[[ Exercise input, beginning ]]
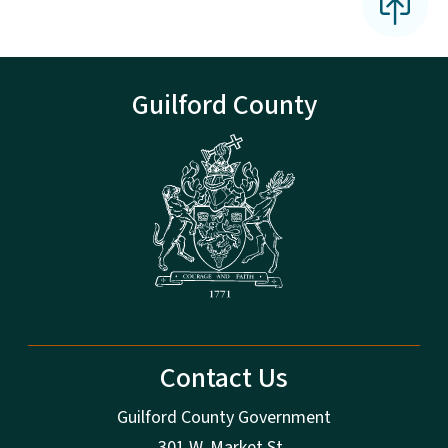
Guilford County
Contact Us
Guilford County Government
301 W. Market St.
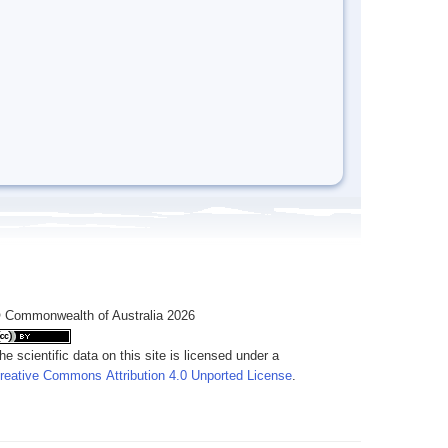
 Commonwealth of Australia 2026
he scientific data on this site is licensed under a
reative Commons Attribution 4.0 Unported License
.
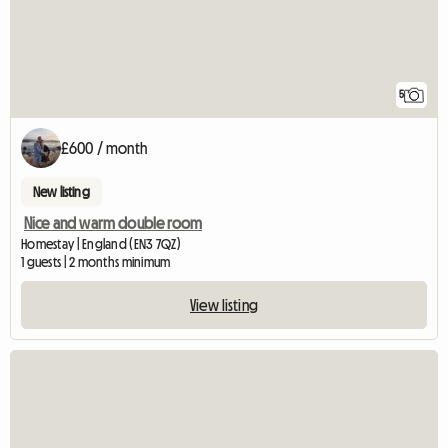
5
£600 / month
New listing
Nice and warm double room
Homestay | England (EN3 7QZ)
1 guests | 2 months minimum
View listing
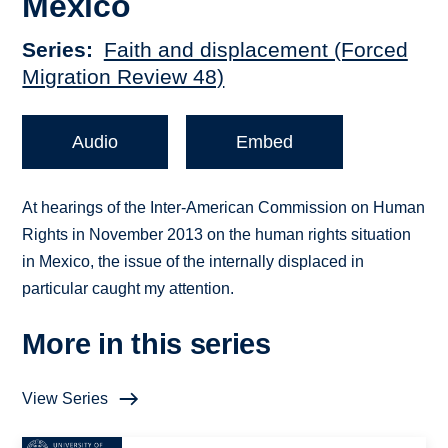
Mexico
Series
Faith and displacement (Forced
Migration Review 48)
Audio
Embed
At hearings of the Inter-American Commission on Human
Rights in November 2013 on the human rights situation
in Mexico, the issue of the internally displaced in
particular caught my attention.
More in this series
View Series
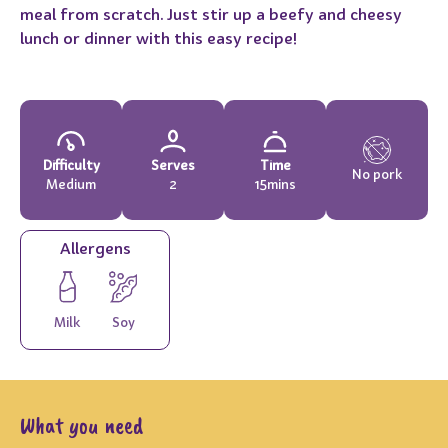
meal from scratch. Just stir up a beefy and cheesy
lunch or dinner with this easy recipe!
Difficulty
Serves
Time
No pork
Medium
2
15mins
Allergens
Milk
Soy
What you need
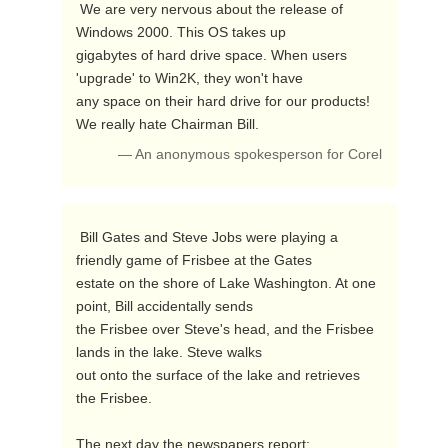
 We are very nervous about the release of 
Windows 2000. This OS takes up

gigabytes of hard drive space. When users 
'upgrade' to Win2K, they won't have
[[ Exercise input, end ]]
The answer should hold every line of the listing, copied exactly, with no pictures.

Solved exercise
Guilford County
Contact Us
Guilford County Government
301 W. Market St.
 Commonwealth of Australia 2026
he scientific data on this site is licensed under a
reative Commons Attribution 4.0 Unported License
.
5
£600 / month
New listing
Nice and warm double room
Homestay | England (EN3 7QZ)
1 guests | 2 months minimum
View listing
Mexico
Series
Faith and displacement (Forced
Migration Review 48)
Audio
Embed
At hearings of the Inter-American Commission on Human
Rights in November 2013 on the human rights situation
in Mexico, the issue of the internally displaced in
particular caught my attention.
More in this series
View Series
meal from scratch. Just stir up a beefy and cheesy
lunch or dinner with this easy recipe!
Difficulty
Serves
Time
No pork
Medium
2
15mins
Allergens
Milk
Soy
What you need
 We are very nervous about the release of 
Windows 2000. This OS takes up

gigabytes of hard drive space. When users 
'upgrade' to Win2K, they won't have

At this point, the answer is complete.